On 03/03/18 16:09, Dongjiu Geng wrote:
> RAS Extension provides VSESR_EL2 register to specify
> virtual SError syndrome value, this patch adds a new
> IOCTL to export user-invisible states related to
> SError exceptions.
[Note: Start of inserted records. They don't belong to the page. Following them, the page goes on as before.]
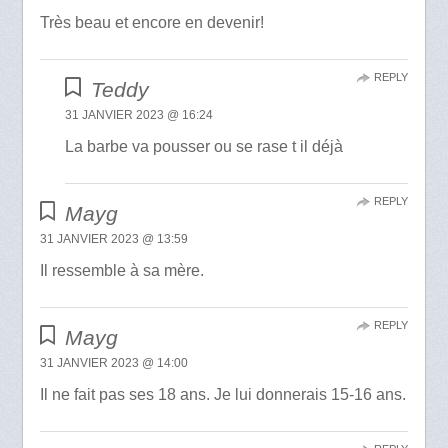
Très beau et encore en devenir!
REPLY
Teddy
31 JANVIER 2023 @ 16:24
La barbe va pousser ou se rase t il déjà
REPLY
Mayg
31 JANVIER 2023 @ 13:59
Il ressemble à sa mère.
REPLY
Mayg
31 JANVIER 2023 @ 14:00
Il ne fait pas ses 18 ans. Je lui donnerais 15-16 ans.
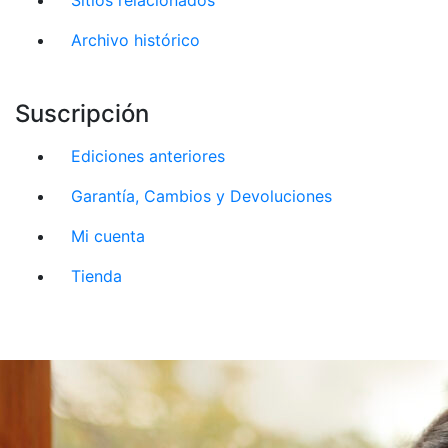
Archivo histórico
Suscripción
Ediciones anteriores
Garantía, Cambios y Devoluciones
Mi cuenta
Tienda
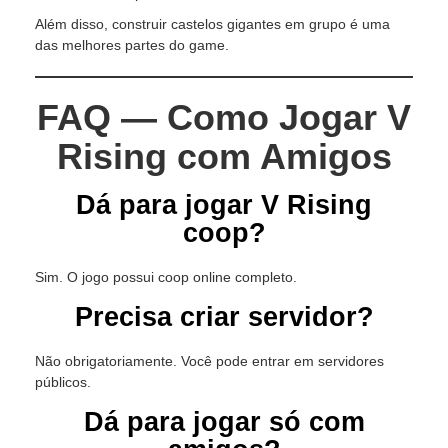
Além disso, construir castelos gigantes em grupo é uma
das melhores partes do game.
FAQ — Como Jogar V
Rising com Amigos
Dá para jogar V Rising
coop?
Sim. O jogo possui coop online completo.
Precisa criar servidor?
Não obrigatoriamente. Você pode entrar em servidores
públicos.
Dá para jogar só com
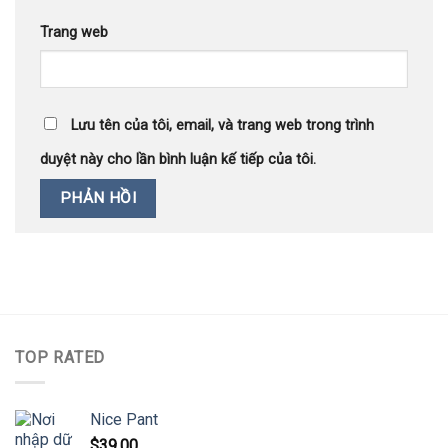
Trang web
Lưu tên của tôi, email, và trang web trong trình
duyệt này cho lần bình luận kế tiếp của tôi.
TOP RATED
Nice Pant
$
39.00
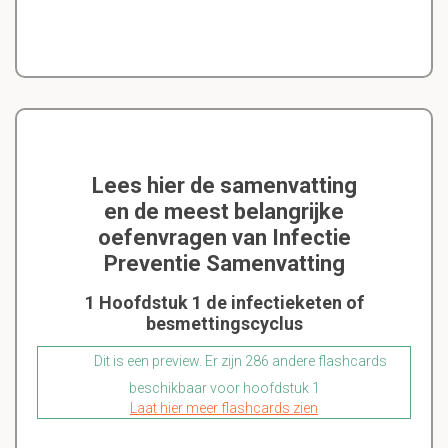
Lees hier de samenvatting
en de meest belangrijke
oefenvragen van Infectie
Preventie Samenvatting
1 Hoofdstuk 1 de infectieketen of
besmettingscyclus
Dit is een preview. Er zijn 286 andere flashcards
beschikbaar voor hoofdstuk 1
Laat hier meer flashcards zien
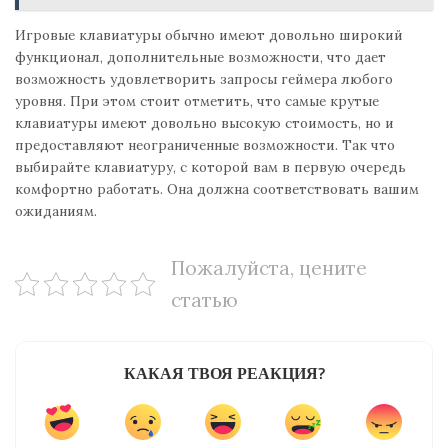
Игровые клавиатуры обычно имеют довольно широкий
функционал, дополнительные возможности, что дает
возможность удовлетворить запросы геймера любого
уровня. При этом стоит отметить, что самые крутые
клавиатуры имеют довольно высокую стоимость, но и
предоставляют неограниченные возможности. Так что
выбирайте клавиатуру, с которой вам в первую очередь
комфортно работать. Она должна соответствовать вашим
ожиданиям.
Пожалуйста, цените
статью
КАКАЯ ТВОЯ РЕАКЦИЯ?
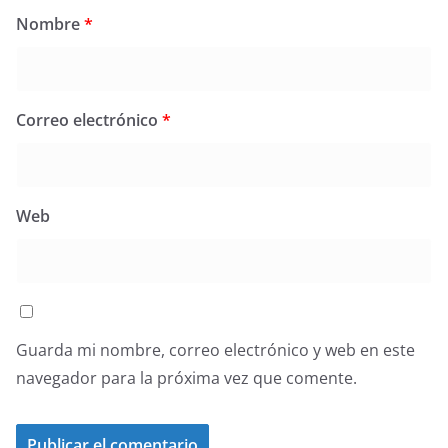
Nombre
*
Correo electrónico
*
Web
Guarda mi nombre, correo electrónico y web en este
navegador para la próxima vez que comente.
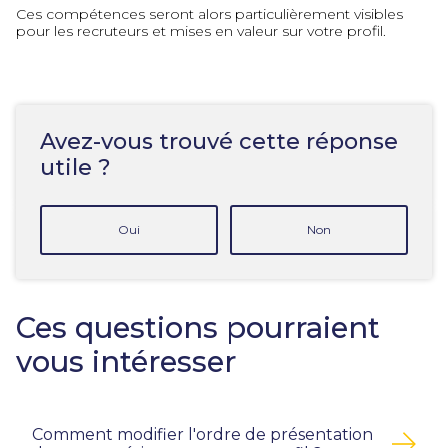
Ces compétences seront alors particulièrement visibles
pour les recruteurs et mises en valeur sur votre profil.
Avez-vous trouvé cette réponse
utile ?
Oui
Non
Ces questions pourraient
vous intéresser
Comment modifier l'ordre de présentation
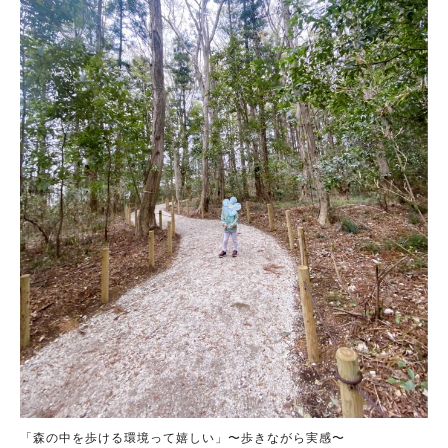
「森の中を歩ける環境って嬉しい」〜歩きながら実感〜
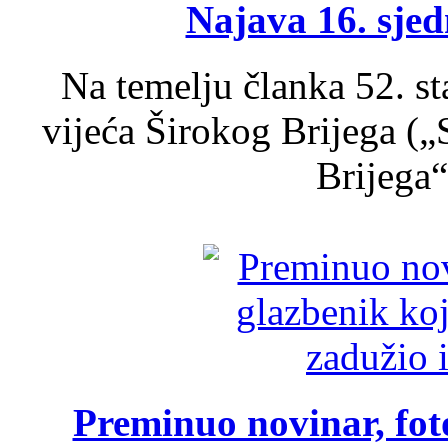
Najava 16. sjed
Na temelju članka 52. s
vijeća Širokog Brijega (
Brijega“,
Preminuo novinar, foto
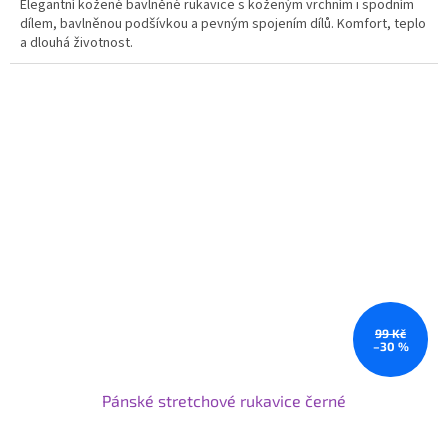
Elegantní kožené bavlněné rukavice s koženým vrchním i spodním
dílem, bavlněnou podšívkou a pevným spojením dílů. Komfort, teplo
a dlouhá životnost.
99 Kč
–30 %
Pánské stretchové rukavice černé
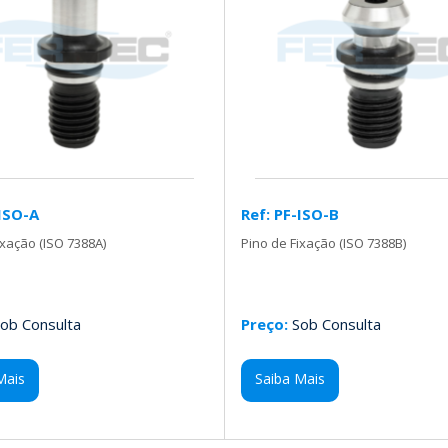
-ISO-A
Ref: PF-ISO-B
ixação (ISO 7388A)
Pino de Fixação (ISO 7388B)
ob Consulta
Preço:
Sob Consulta
Mais
Saiba Mais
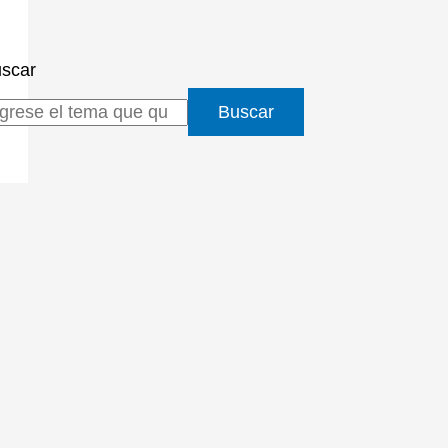
scar
Buscar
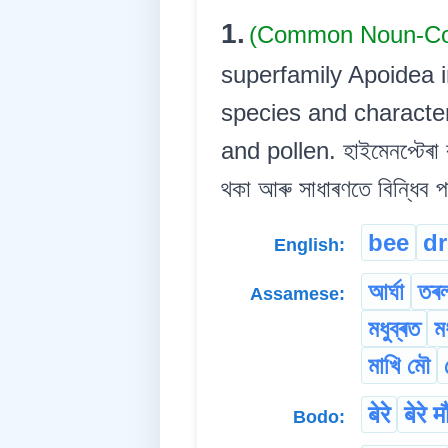
1.
(Common Noun-
superfamily Apoidea i
species and characte
and pollen. হাইমেনপ্টেৰা ব
থকা আৰু সাধাৰণতে বিন্ধিব প
bee
d
English:
আৰ্ঘা
তৰল
Assamese:
মধুব্ৰত
ম
মাখি মৌ
बेरे
बेरे म
Bodo:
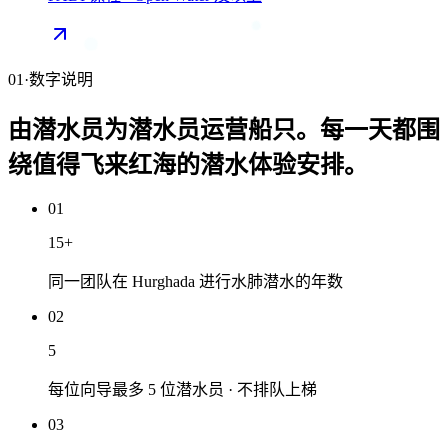
01
·
数字说明
由潜水员为潜水员运营船只。每一天都围
绕值得飞来红海的潜水体验安排。
01
15
+
同一团队在 Hurghada 进行水肺潜水的年数
02
5
每位向导最多 5 位潜水员 · 不排队上梯
03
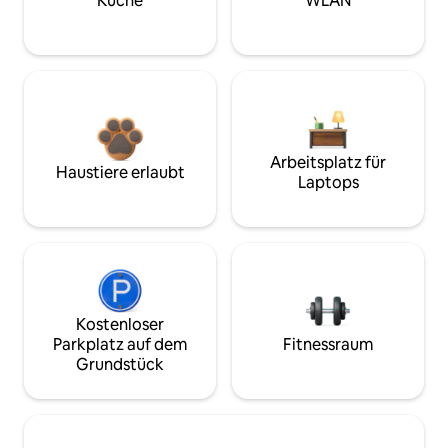
Küche
WLAN
Arbeitsplatz für
Haustiere erlaubt
Laptops
Kostenloser
Parkplatz auf dem
Fitnessraum
Grundstück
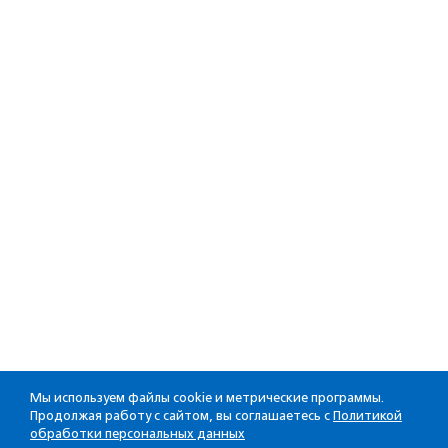
Мы используем файлы cookie и метрические программы.
Продолжая работу с сайтом, вы соглашаетесь с
Политикой
обработки персональных данных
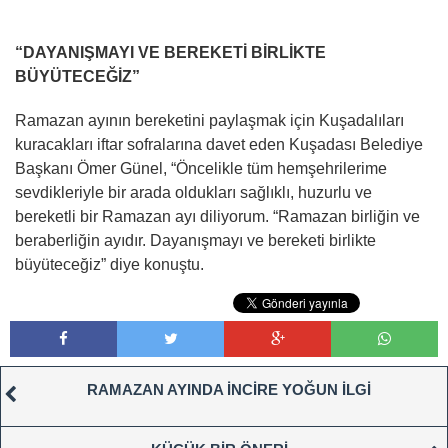
“DAYANIŞMAYI VE BEREKETİ BİRLİKTE
BÜYÜTECEĞİZ”
Ramazan ayının bereketini paylaşmak için Kuşadalıları
kuracakları iftar sofralarına davet eden Kuşadası Belediye
Başkanı Ömer Günel, “Öncelikle tüm hemşehrilerime
sevdikleriyle bir arada oldukları sağlıklı, huzurlu ve
bereketli bir Ramazan ayı diliyorum. “Ramazan birliğin ve
beraberliğin ayıdır. Dayanışmayı ve bereketi birlikte
büyüteceğiz” diye konuştu.
RAMAZAN AYINDA İNCİRE YOĞUN İLGİ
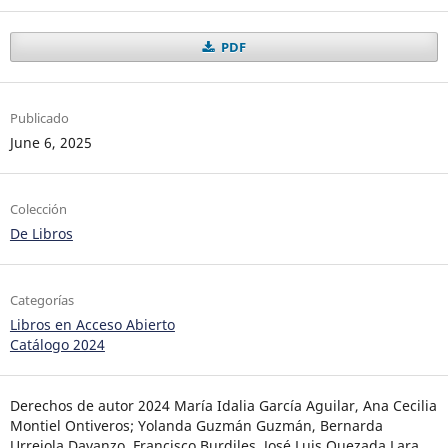
PDF
Publicado
June 6, 2025
Colección
De Libros
Categorías
Libros en Acceso Abierto
Catálogo 2024
Derechos de autor 2024 María Idalia García Aguilar, Ana Cecilia
Montiel Ontiveros; Yolanda Guzmán Guzmán, Bernarda
Urrejola Davanzo, Francisco Burdiles, José Luis Quezada Lara,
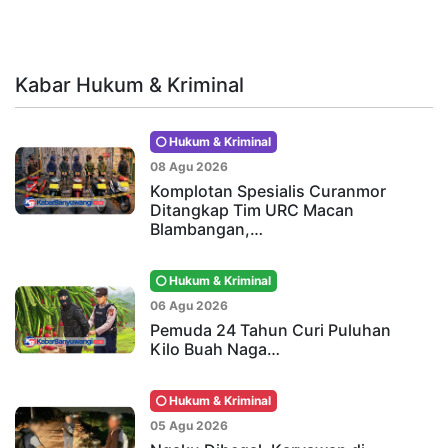
Kabar Hukum & Kriminal
Hukum & Kriminal
08 Agu 2026
Komplotan Spesialis Curanmor
Ditangkap Tim URC Macan
Blambangan,…
Hukum & Kriminal
06 Agu 2026
Pemuda 24 Tahun Curi Puluhan
Kilo Buah Naga…
Hukum & Kriminal
05 Agu 2026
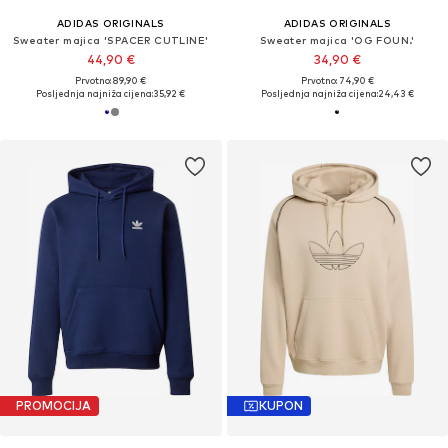
ADIDAS ORIGINALS
ADIDAS ORIGINALS
Sweater majica 'SPACER CUTLINE'
Sweater majica 'OG FOUN.'
44,90 €
34,90 €
Prvotno: 89,90 €
Prvotno: 74,90 €
Posljednja najniža cijena:
35,92 €
Posljednja najniža cijena:
24,43 €
PROMOCIJA
KUPON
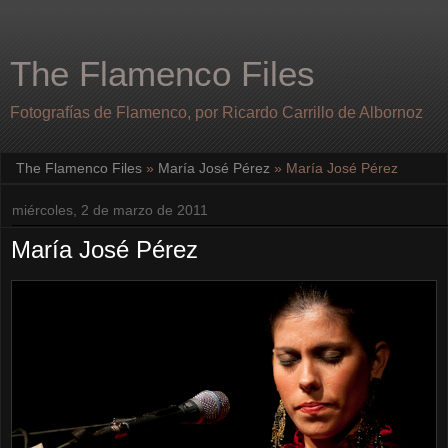
The Flamenco Files
Fotografías de Flamenco, por Ricardo Carrillo de Albornoz
The Flamenco Files
»
María José Pérez
»
María José Pérez
miércoles, 2 de marzo de 2011
María José Pérez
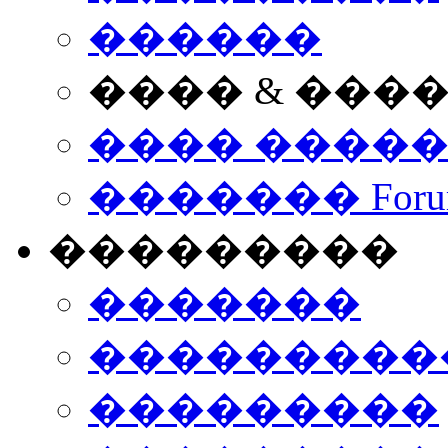
������
���� & ���
���� ����
������� Foru
���������
�������
����������
���������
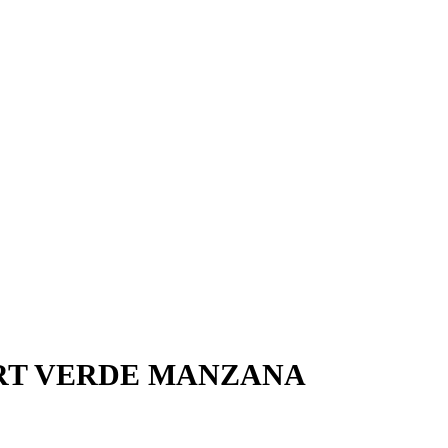
RT VERDE MANZANA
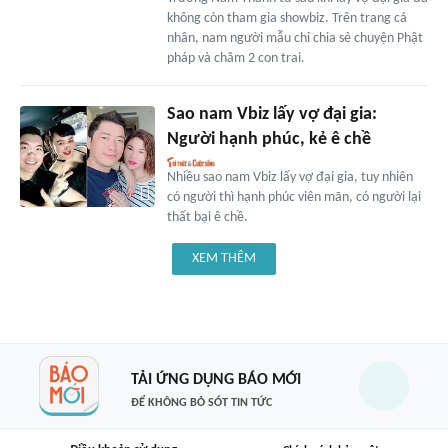
không còn tham gia showbiz. Trên trang cá
nhân, nam người mẫu chỉ chia sẻ chuyện Phật
pháp và chăm 2 con trai.
Sao nam Vbiz lấy vợ đại gia:
Người hạnh phúc, kẻ ê chề
Nhiều sao nam Vbiz lấy vợ đại gia, tuy nhiên
có người thì hạnh phúc viên mãn, có người lại
thất bại ê chề.
XEM THÊM
TẢI ỨNG DỤNG BÁO MỚI
ĐỂ KHÔNG BỎ SÓT TIN TỨC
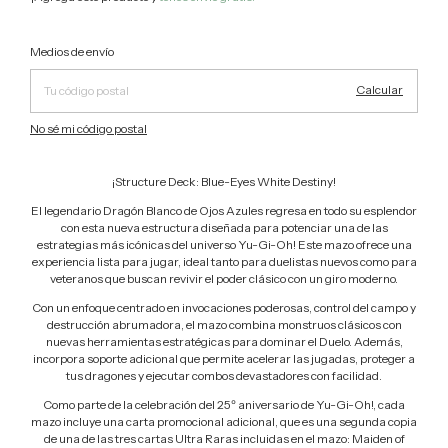
Cambiar CP
Entregas para el CP:
Medios de envío
Calcular
No sé mi código postal
¡Structure Deck: Blue-Eyes White Destiny!
El legendario Dragón Blanco de Ojos Azules regresa en todo su esplendor
con esta nueva estructura diseñada para potenciar una de las
estrategias más icónicas del universo Yu-Gi-Oh! Este mazo ofrece una
experiencia lista para jugar, ideal tanto para duelistas nuevos como para
veteranos que buscan revivir el poder clásico con un giro moderno.
Con un enfoque centrado en invocaciones poderosas, control del campo y
destrucción abrumadora, el mazo combina monstruos clásicos con
nuevas herramientas estratégicas para dominar el Duelo. Además,
incorpora soporte adicional que permite acelerar las jugadas, proteger a
tus dragones y ejecutar combos devastadores con facilidad.
Como parte de la celebración del 25º aniversario de Yu-Gi-Oh!, cada
mazo incluye una carta promocional adicional, que es una segunda copia
de una de las tres cartas Ultra Raras incluidas en el mazo: Maiden of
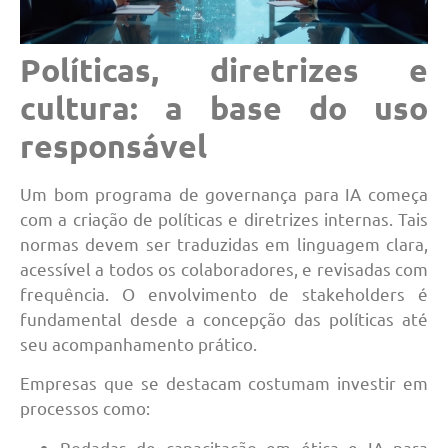
Políticas, diretrizes e
cultura: a base do uso
responsável
Um bom programa de governança para IA começa
com a criação de políticas e diretrizes internas. Tais
normas devem ser traduzidas em linguagem clara,
acessível a todos os colaboradores, e revisadas com
frequência. O envolvimento de stakeholders é
fundamental desde a concepção das políticas até
seu acompanhamento prático.
Empresas que se destacam costumam investir em
processos como:
Rodadas de capacitação em ética e IA para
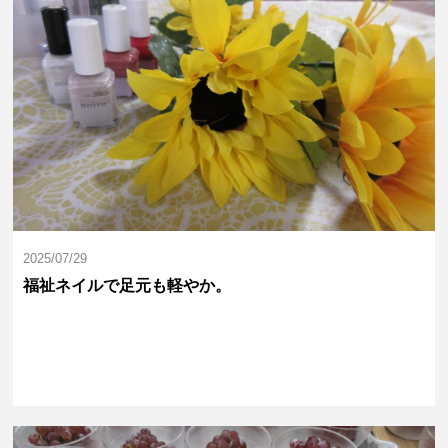
2025/07/29
福祉ネイルで足元も軽やか。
User space can setup the
> kvm_vcpu_events to inject specified SError, also it
> can support live migration.

> diff --git a/Documentation/virtual/kvm/api.txt b/Documentation/virtual/kvm/api.txt
> index 8a3d708..26ae151 100644
> --- a/Documentation/virtual/kvm/api.txt
> +++ b/Documentation/virtual/kvm/api.txt
> @@ -819,11 +819,13 @@ struct kvm_clock_data {
>  
>  Capability: KVM_CAP_VCPU_EVENTS
>  Extended by: KVM_CAP_INTR_SHADOW
> -Architectures: x86
> +Architectures: x86, arm, arm64
>  Type: vm ioctl
>  Parameters: struct kvm_vcpu_event (out)
>  Returns: 0 on success, -1 on error
>  
> +X86:
> +
>  Gets currently pending exceptions, interrupts, and NMIs as well as related
>  states of the vcpu.
>  
> @@ -865,15 +867,29 @@ Only two fields are defined in the flags field:
>  - KVM_VCPUEVENT_VALID_SMM may be set in the flags field to signal that
>    smi contains a valid state.
>  
> +ARM, ARM64:
> +
> +Gets currently pending SError exceptions as well as related states of the vcpu.
> +
> +struct kvm_vcpu_events {
> +       struct {
> +               bool serror_pending;
> +               bool serror_has_esr;
> +               u64 serror_esr;
> +       } exception;
> +};

Don't put bool in an ABI struct. The encoding is up to the compiler.
The compiler will insert padding in this struct to make serror_esr naturally
aligned. Different compilers may do it differently. You'll see that the existing
struct kvm_vcpu_events has 'pad' fields to ensure each element in the struct is
naturally aligned.

serror_pending and serror_has_esr need to be in a flags field.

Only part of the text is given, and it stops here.